It referred to Mt. Hood, the big snowcapped beauty I would stare at when I lived in Portland 19 years ago. NINETEEN FRIGGIN YEARS!! I was just out of college, lost and found on the Rose City streets. Elliott Smith played secret solo shows in sad bars while his rock band Heatmiser rocked in clubs. Team Dresch began in a basement of a house called The Curse where only girls were allowed. Even the wonderful drummer, Scotty Plouf of Built to Spill, sitting in until they got Marci Marinez to play had to leave after the set. We did self defense exercises between bands and tugged our arm warmers up that we made from tube socks. The Space Room made the best Bloody Marys in town and I stayed up all night with my new dyke badge of honor and hefty lines of my new friend crystal meth. I had no idea then all the people we would lose, all the women I would love, and that I would ever really break up with my true love of defensiveness: cigarettes. Mt Hood watched over all of us, dragging our hearts around Smith's alphabet town, some lugging black tar heroin, some with the dirty speed on their back, an itchy monkey with a burn, and some just dying from the lack of light. But we'd all look up and trace the snow paths down the big rock, tears spilling down the sky in the distance, and we'd wonder, What Happens Next, World, and who can we tell about the pounding in our chests?

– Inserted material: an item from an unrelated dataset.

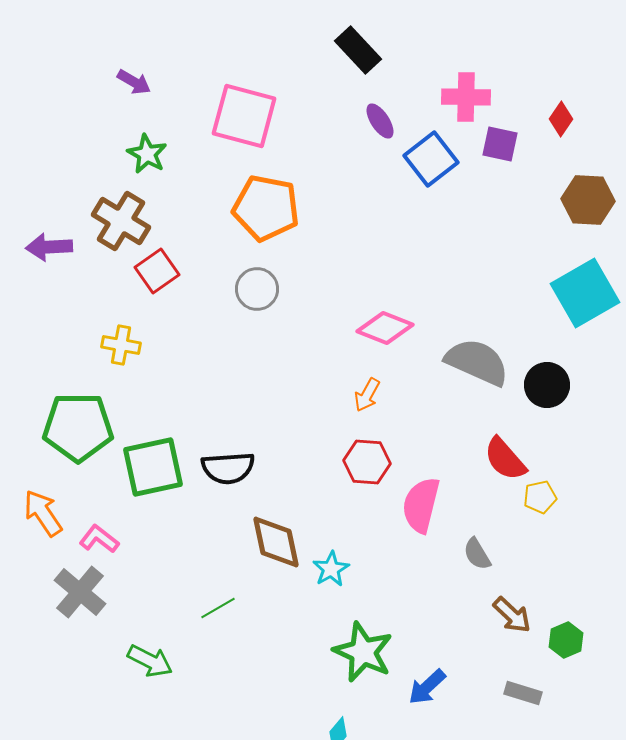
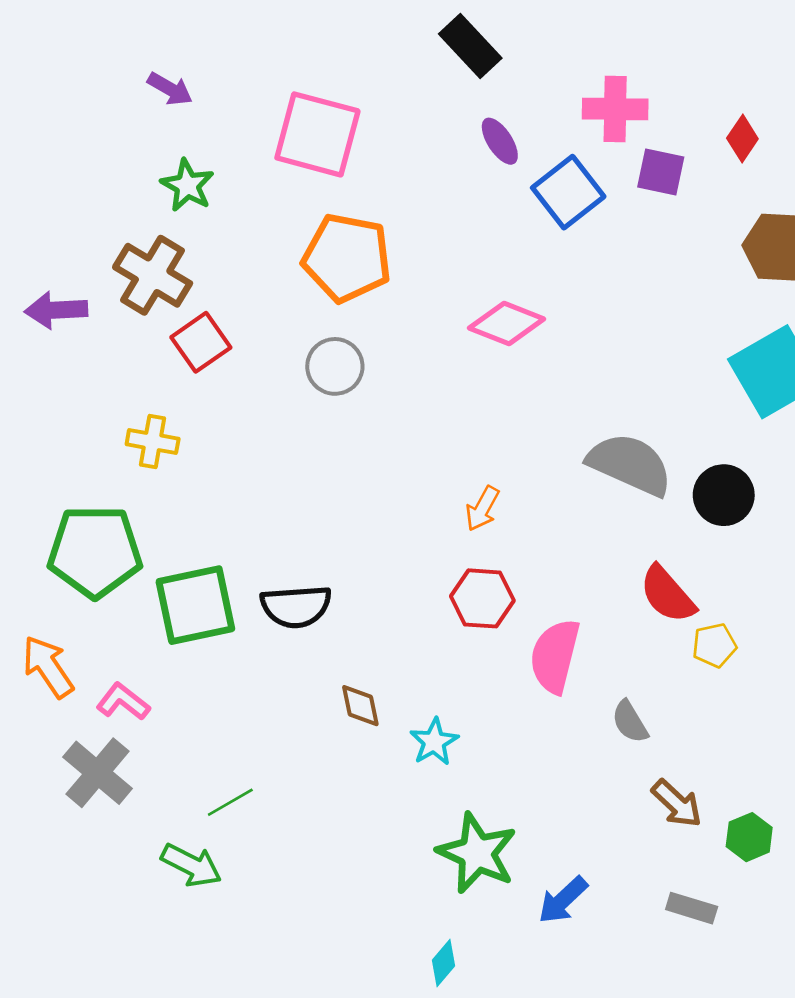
pink diamond: (385, 328) -> (507, 324), moved
brown diamond: (276, 542) -> (360, 706), size x0.6
green line: (218, 608) -> (230, 802), moved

Next August I'll return to Oregon for this race. It's the world's biggest relay. 12 of us will arrive, some of us strangers, some old friends, some even siblings, with 2 vans, chests full of snacks, and 199 miles in front of us. Over the course of 36 hours, we will take turns running legs of approximately 6 miles each, 3 times over. That's 18 miles in 36 hours. That last leg will be a real bitch. At the end, through night and gravel and farmland and heat and more mountains and Portland, we'll all arrive together and look at the wide ocean, me looking at all that salt, back over and over 20 years. I will be 43 by then, my wild grey Leo mane tied up and bopping through the Oregon terrain: no cigarrettes, no crystal meth, no lunatic girlfriends, and with any luck at all, no excruciating pain this time round.
Come with me. I started training this week. It's hilarious already.